Si Sarah y réfléchissait vraiment, c’était justement ce qu’elle reprochait à sa mère, d’avoir simplement arrêté d’être là du jour au lendemain. Comme si elle avait jeté l’éponge. Elle n’avait simplement plus eu envie.

Le bruit familier de la clé qui tourne dans la serrure lui parvint et Sarah se pinça l’arête du nez, visualisant malgré elle les gestes dont elle avait été témoin des milliers de fois. Sa mère s’emparant de la bouteille de Ricard, le bruit de l’aluminium qui frottait contre le verre lorsqu’elle en dévissait le bouchon, puis la pression de l’eau provenant du robinet.

Quelques secondes encore, et Sarah entendrait le « plouf » des deux glaçons qu’elle y ajoutait toujours. Une touche finale qui aujourd’hui lui donnait la nausée.

– Maman...

– Quoi ?

Sarah prit une profonde inspiration avant de finalement secouer la tête. Ne dis rien...

– Non, rien. Ecoute, je te rappellerai. D’accord ?

– Ah ? Parce qu’on sera prévenus pour le divorce, au moins ?

Sarah se mordit la langue pour empêcher la réplique acerbe qu’elle sentait monter en elle de sortir.

– Bonne soirée, maman.

Un faible « hmm » lui parvint et elle raccrocha avant de jeter le téléphone sur la table basse.

– Eh bien ça, c’est fait, soupira-t-elle, avalant difficilement la boule qui lui serrait la gorge.

Son regard s’arrêta sur le magazine people qui reposait sur ses genoux et elle le jeta à son tour avant de prendre appui sur un coude, la tête au creux de la main.
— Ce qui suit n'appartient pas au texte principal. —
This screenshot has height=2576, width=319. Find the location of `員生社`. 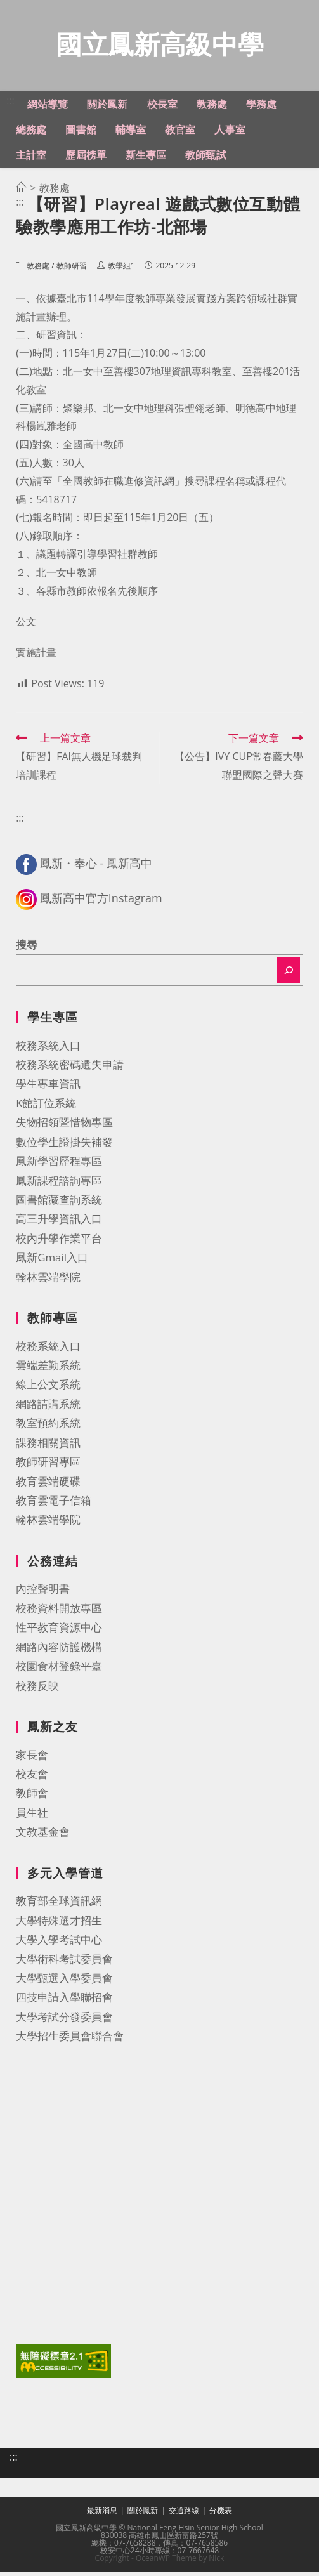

A travers la vitre, elle pouvait voir la lune que les nuages s’évertuaient de cacher sans jamais vraiment y parvenir, et un faible sourire étira ses lèvres malgré la mélancolie qui l’habitait.  

Son père lui avait raconté un jour, alors qu’elle était encore toute petite, que lorsque la pleine lune apparaissait deux fois dans un même mois, la dernière de ces deux lunes était nommée la Lune Bleue ou la Lune des Glaces et qu’elle permettait aux gens de reconnaître leurs échecs, d’en tirer des leçons, et de se fixer de nouveaux objectifs afin d'améliorer leur vie.

Sarah ne savait pas si elle y croyait, mais étrangement, cela lui avait donné un certain espoir. Que même au plus bas, on pouvait toujours aller mieux. Il y avait forcément quelque chose. Peut-être pas une Lune Blue, ou une Lune des Glaces pour nous aider ou au moins nous montrer la voie, mais... quelque chose.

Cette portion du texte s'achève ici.